Chapter 4, PFS Operations explains how to start and stop PFS daemons. If your cluster does not implement PFS file systems, ignore this chapter.
Chapter 5, Cluster Configuration Notes discusses various considerations that can influence how a Sun HPC cluster will be configured.
Chapter 6, mpadmin: Detailed Description provides a more comprehensive description of mpadmin features.
Chapter 7, hpc.conf: Detailed Description provides a more comprehensive description of the hpc.conf configuration file.
Chapter 8, Troubleshooting provides guidelines for performing routine maintenance and for recognizing and troubleshooting error conditions.
Appendix A, Installing and Removing the Software describes the procedure for installing Sun HPC ClusterTools 3.0 from the command line rather that using the graphical user interface supplied with the ClusterTools software.
Appendix B, Cluster Management Tools describes the Cluster Console Manager (CCM), a set of cluster administration tools.
The balance of this chapter provides an overview of the Sun HPC ClusterTools 3.0 software and the Sun HPC cluster hardware on which it runs.
A Sun HPC cluster configuration can range from a single Sun SMP (symmetric multiprocessor) server to a cluster of SMPs connected via any Sun-supported, TCP/IP-capable interconnect.
An individual SMP server within a Sun HPC cluster is referred to as a node.
The recommended interconnect technology for clustering Sun HPC servers is the Scalable Coherent Interface (SCI). SCI's bandwidth and latency characteristics make it the preferred choice for the cluster's primary network. An SCI network can be used to create Sun HPC clusters with up to four nodes.
Larger Sun HPC clusters can be built using a Sun-supported, TCP/IP interconnect, such as 100BaseT Ethernet or ATM. The CRE supports parallel jobs running on clusters of up to 64 nodes containing up to 256 CPUs.
Any Sun HPC node that is connected to a disk storage system can be configured as a Parallel File System (PFS) I/O server. PFS file systems are configured by editing the appropriate sections of the system configuration file, hpc.conf. See Chapter 7, hpc.conf: Detailed Description for details.
The CRE comprises two sets of daemons--the master daemons and the nodal daemons.
The master daemons consist of the tm.rdb, tm.mpmd, and tm.watchd. They run on one node exclusively, which is called the master node. There are two nodal daemons, tm.omd and tm.spmd. They run on all the nodes.
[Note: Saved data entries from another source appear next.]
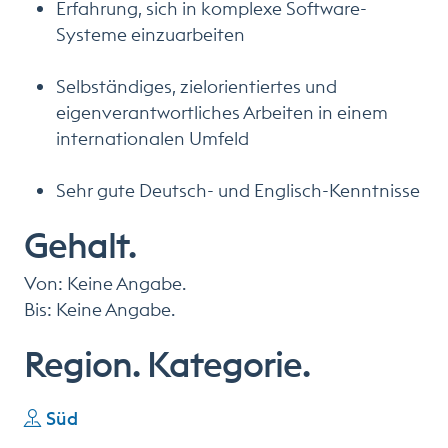
Erfahrung, sich in komplexe Software-
Systeme einzuarbeiten
Selbständiges, zielorientiertes und
eigenverantwortliches Arbeiten in einem
internationalen Umfeld
Sehr gute Deutsch- und Englisch-Kenntnisse
Gehalt.
Von: Keine Angabe.
Bis: Keine Angabe.
Region. Kategorie.
Süd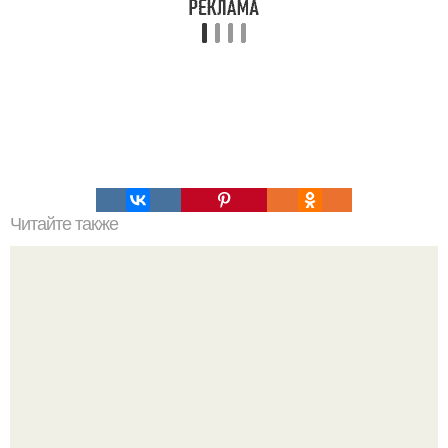
Читайте также
Приходит красивая девушка в бар:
These two sets of daemons work cooperatively to maintain the state of the cluster and manage program execution. See "Overview of the CRE Daemons" for individual descriptions of the CRE daemons.
Sun HPC ClusterTools 3.0 Software is an integrated ensemble of parallel development tools that extend Sun's network computing solutions to high-end distributed-memory applications. The Sun HPC ClusterTools products can be used either in the Cluster Runtime Environment or with LSF Suite 3.2.2, Platform Computing Corporation's resource management software, extended with parallel support.
Sun HPC ClusterTools components run under Solaris 2.6 or Solaris 7 (32- or 64-bit).
Sun MPI is a highly optimized version of the Message-Passing Interface (MPI) communications library. Sun MPI implements all of the MPI 1.2 standard as well as a significant subset of the MPI 2.0 feature list. For example, Sun MPI provides the following features:
Support for multithreaded programming.
Seamless use of different network protocols; for example, code compiled on a Sun HPC cluster that has a Scalable Coherent Interface (SCI) network, can be run without change on a cluster that has an ATM network.
Multiprotocol support such that MPI picks the fastest available medium for each type of connection (such as shared memory, SCI, or ATM).
Communication via shared memory for fast performance on clusters of SMPs.
Finely tunable shared memory communication.
Optimized collectives for symmetric multiprocessors (SMPs).
Prism support - Users can develop, run, and debug programs in the Prism programming environment.
MPI I/O support for parallel file I/O.
Sun MPI is a dynamic library.
Sun MPI provides full F77, C, and C++ support and Basic F90 support.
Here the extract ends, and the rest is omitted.